In this study, a novel ML model for continuous and early AKI (stage 2/3 KDIGO) prediction is successfully developed, leveraging only routinely-available data. It continuously predicts AKI episodes during ICU stay, at least 14 hours in advance when the AKI episode happens after the first 24 hours of ICU admission. Its performances are validated in an extensive, multi-national and multi-centric cohort of ICU adult patients.
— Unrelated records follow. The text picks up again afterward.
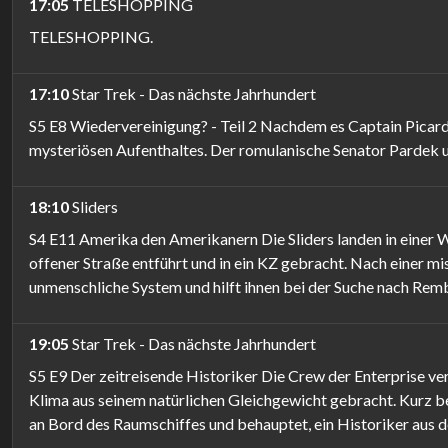
17:05
TELESHOPPING
TELESHOPPING.
17:10
Star Trek - Das nächste Jahrhundert
S5 E8 Wiedervereinigung? - Teil 2 Nachdem es Captain Picard 
mysteriösen Aufenthaltes. Der romulanische Senator Pardek u
18:10
Sliders
S4 E11 Amerika den Amerikanern Die Sliders landen in einer W
offener Straße entführt und in ein KZ gebracht. Nach einer m
unmenschliche System und hilft ihnen bei der Suche nach Rem
19:05
Star Trek - Das nächste Jahrhundert
S5 E9 Der zeitreisende Historiker Die Crew der Enterprise ve
Klima aus seinem natürlichen Gleichgewicht gebracht. Kurz b
an Bord des Raumschiffes und behauptet, ein Historiker aus de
This ML model overcomes the main limitations of currently available predictive models. The benefits of its real-world implementation enable an early proactive clinical management and the prevention of AKI episodes in ICU patients. Furthermore, the software could be directly integrated with IT system of the ICU.

摘要

背景

急性肾损伤 (AKI) 是重症监护病房 (ICU) 患者的主要并发症,给医疗系统带来了临床和经济负担。本研究开发了一种新的机器学习 (ML) 模型,可在数小时前预测 ICU 获得的 2 期和 3 期 (根据 KDIGO 定义) AKI 发作。

方法

本研究共纳入来自 145 个不同 ICU 中心和 3 个不同国家(美国、荷兰、意大利)的 16760 名成年 ICU 患者。该模型每小时连续分析常规收集的临床数据,根据 KDIGO 定义,在 ICU 住院期间生成新的发生 AKI 2 期和 3 期的概率。

结果

该预测模型在由美国和欧盟中心的 1749 个 ICU 入住组成的内部测试集中,对 AKI(KDIGO 2/3 期)预测的 auROC 为 0.884。当在多中心美国数据集的 6985 个 ICU 入住和多中心意大利数据集的 1025 个 ICU 入住上进行外部测试时,该模型的 auROC 分别为 0.877 和 0.911。在所有数据集中,模型预测与 AKI(KDIGO 2/3 期)发作之间的时间至少为 ICU 入院后第 1 天的 14 小时后。

结论

在这项研究中,成功开发了一种新的用于连续和早期 AKI(KDIGO 2/3 期)预测的 ML 模型,仅利用常规可用数据。它在 ICU 住院期间持续预测 AKI 发作,在 ICU 入院后 24 小时内发生 AKI 发作时至少提前 14 小时预测。它在广泛的、多国家和多中心的 ICU 成年患者队列中得到了验证。该 ML 模型克服了现有预测模型的主要限制。其实际应用的好处可实现 ICU 患者的早期主动临床管理和预防 AKI 发作。此外,该软件可以直接与 ICU 的 IT 系统集成。